Chief Engineer Mark Chapman is extremely pleased with the way the test programme is progressing. The inevitable technical niggles aside, Bloodhound is meeting expectations.
“We did one run today. OK, we’d like to have done a second, but in terms of the data return, the one run we did manage has been the most useful since we’ve been out here,” he said.
Bloodhound is festooned with sensors. It’s their information which must verify all the computer modelling that went into the design of the car. The team has a good idea of how Bloodhound should behave as it approaches the sound barrier, but it’s only by running the car that they’ll find out for sure.
Watching on is team owner Ian Warhurst. The Yorkshire businessman rescued the project when it hit financial trouble at the end of last year.

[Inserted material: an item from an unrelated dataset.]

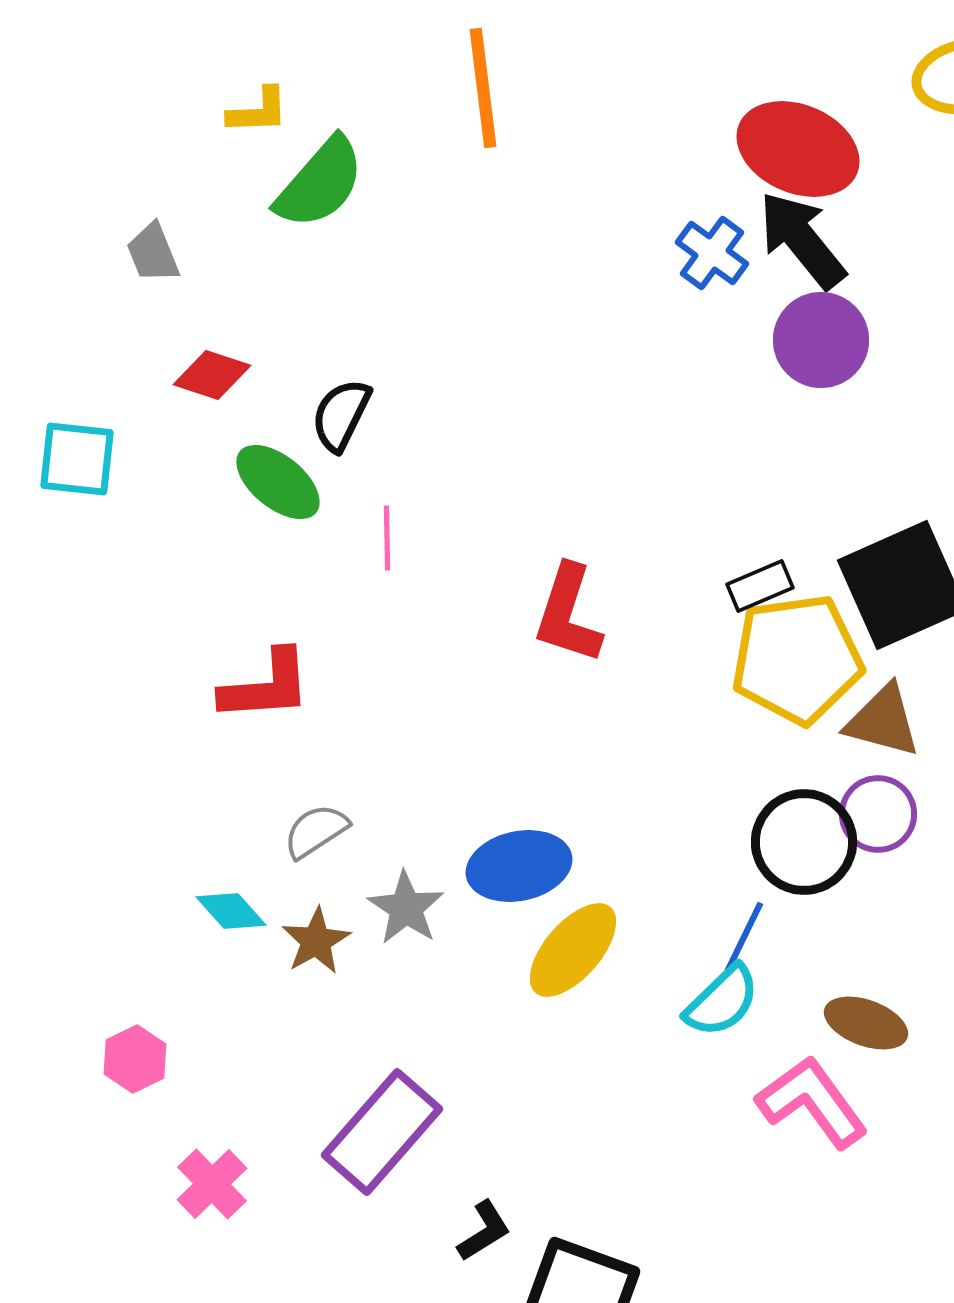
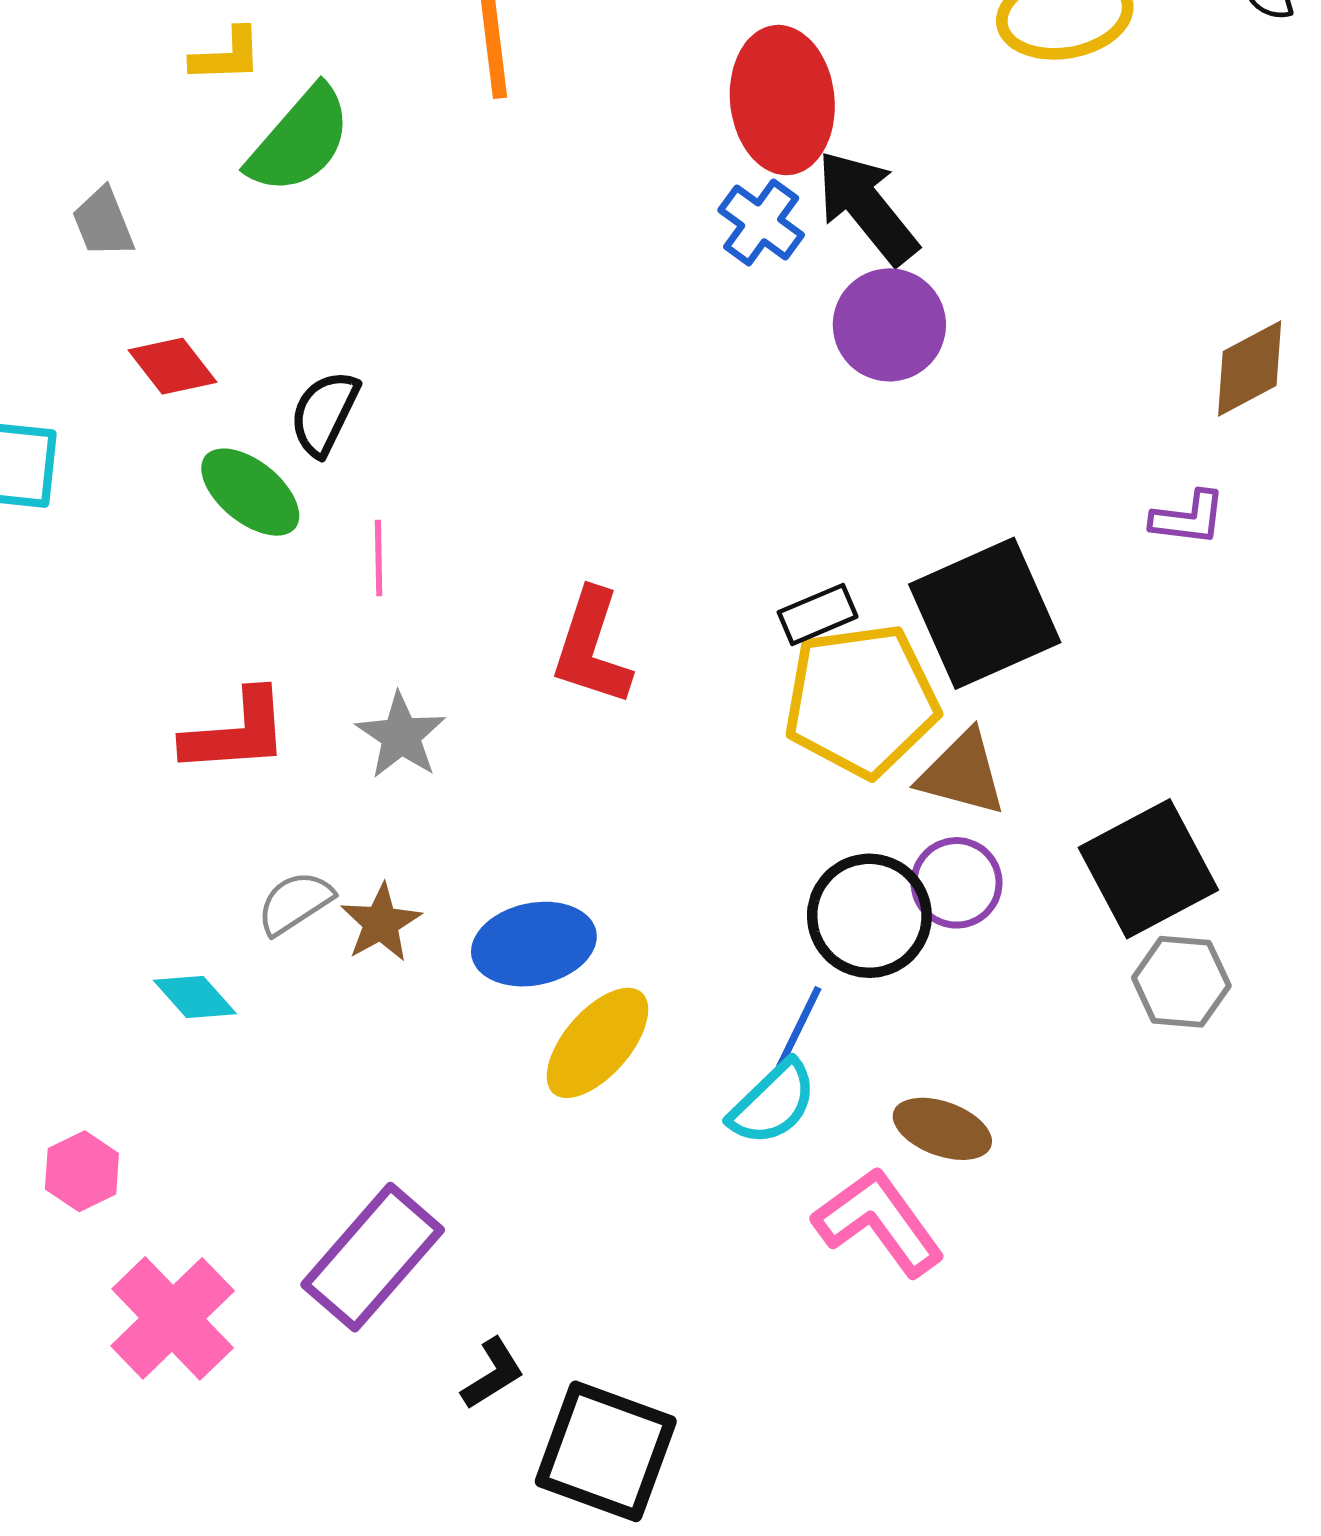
red ellipse: (798, 149) -> (782, 100), moved, turned 61
red diamond: (212, 375) -> (173, 366), turned 34
gray star: (406, 908) -> (401, 736), moved
brown star: (316, 941) -> (381, 923), moved
pink cross: (212, 1184) -> (173, 1318), size x1.5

He’s underwritten the trials but says he wants sponsorship to fund Bloodhound’s next stage – an assault on the land speed record proper, with a target of driving beyond 800mph.
So, what does the car have to demonstrate here at Hakskeen Pan to persuade those sponsors to put their name on the side of the vehicle?
“We just need to keep doing what we’re doing: getting the car to run faster and faster and successfully achieve its run profiles; to have a vehicle that’s eminently capable of doing what it’s supposed to do. And that’s what we’re proving,” he told BBC News.
The current land speed record of 763mph (1,228km/h) was set in 1997, also by Wing Commander Green.
In doing so, he also became the first person in history to take a wheeled vehicle beyond Mach 1, the speed of sound.
On Hakskeen Pan, at an altitude of 700m (2,300ft), this “barrier” will be around 740mph (1,192km/h).
Last week, Bloodhound posted a speed of 461mph (742km/h). That made it the third fastest British car of all time, behind Thrust2, which broke the land speed record in 1983; and Andy Green’s 1997 car, Thrust SSC.